▶ [Aim of the task] In the entries below, find the line with "mệnh và các độ tuổi xung khắc của các thành" and the line with "Что такое мёд?"; copy them and every line between them exactly, but not the pictures.

Start of Supplied material

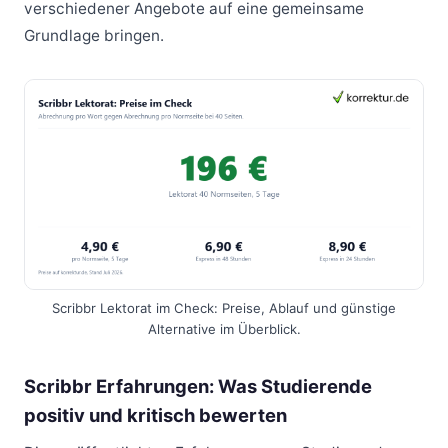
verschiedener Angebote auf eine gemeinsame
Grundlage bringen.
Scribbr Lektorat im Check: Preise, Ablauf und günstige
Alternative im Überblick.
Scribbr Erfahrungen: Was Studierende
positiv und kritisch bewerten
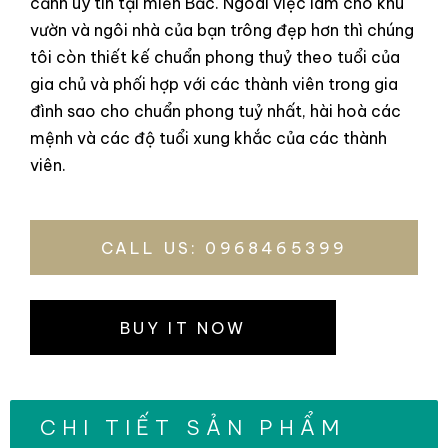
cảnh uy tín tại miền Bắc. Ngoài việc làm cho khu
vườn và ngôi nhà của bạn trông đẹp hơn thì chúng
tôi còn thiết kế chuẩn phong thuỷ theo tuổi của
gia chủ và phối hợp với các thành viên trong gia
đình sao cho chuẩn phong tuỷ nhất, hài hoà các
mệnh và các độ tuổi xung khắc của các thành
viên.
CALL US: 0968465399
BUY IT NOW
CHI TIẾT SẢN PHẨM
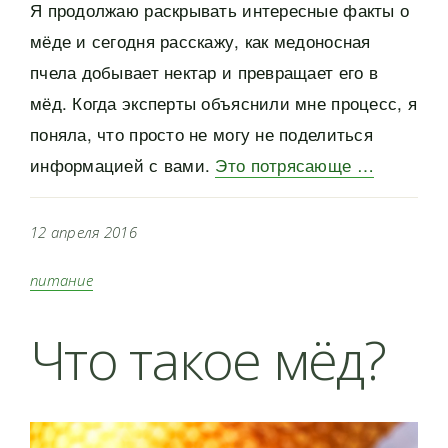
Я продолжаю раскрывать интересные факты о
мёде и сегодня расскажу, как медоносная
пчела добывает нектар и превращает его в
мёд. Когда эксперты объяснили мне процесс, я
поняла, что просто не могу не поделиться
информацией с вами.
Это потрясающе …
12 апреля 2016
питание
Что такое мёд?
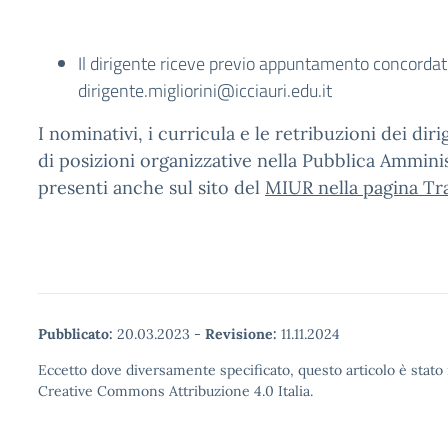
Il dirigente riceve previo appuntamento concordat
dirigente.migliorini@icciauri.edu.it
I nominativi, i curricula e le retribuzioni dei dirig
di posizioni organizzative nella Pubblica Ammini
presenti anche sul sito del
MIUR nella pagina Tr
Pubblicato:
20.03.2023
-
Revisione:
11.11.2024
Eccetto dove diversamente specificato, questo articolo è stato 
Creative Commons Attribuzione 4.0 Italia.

End of Supplied material
Start of Supplied material

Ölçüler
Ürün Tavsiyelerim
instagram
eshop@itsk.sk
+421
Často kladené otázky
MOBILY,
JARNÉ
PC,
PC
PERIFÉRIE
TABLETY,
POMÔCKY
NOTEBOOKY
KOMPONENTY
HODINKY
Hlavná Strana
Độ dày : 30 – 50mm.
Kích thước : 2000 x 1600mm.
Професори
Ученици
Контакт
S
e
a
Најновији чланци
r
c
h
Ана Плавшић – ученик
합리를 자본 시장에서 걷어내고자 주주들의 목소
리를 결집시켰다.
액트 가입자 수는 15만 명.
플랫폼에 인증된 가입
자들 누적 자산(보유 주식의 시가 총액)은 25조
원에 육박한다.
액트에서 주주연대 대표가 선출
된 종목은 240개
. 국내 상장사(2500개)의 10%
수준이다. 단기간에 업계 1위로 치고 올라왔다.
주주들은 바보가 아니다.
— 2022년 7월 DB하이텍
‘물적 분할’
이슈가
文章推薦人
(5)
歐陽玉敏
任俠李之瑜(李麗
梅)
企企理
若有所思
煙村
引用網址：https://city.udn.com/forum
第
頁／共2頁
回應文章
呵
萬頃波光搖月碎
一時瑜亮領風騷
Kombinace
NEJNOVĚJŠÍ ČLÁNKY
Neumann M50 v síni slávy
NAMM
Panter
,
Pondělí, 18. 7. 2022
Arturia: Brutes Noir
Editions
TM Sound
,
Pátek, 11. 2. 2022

End of Supplied material

▶ [Final answer]
mệnh và các độ tuổi xung khắc của các thành
viên.
CALL US: 0968465399
BUY IT NOW
CHI TIẾT SẢN PHẨM
Я продолжаю раскрывать интересные факты о
мёде и сегодня расскажу, как медоносная
пчела добывает нектар и превращает его в
мёд. Когда эксперты объяснили мне процесс, я
поняла, что просто не могу не поделиться
информацией с вами.
Это потрясающе …
12 апреля 2016
питание
Что такое мёд?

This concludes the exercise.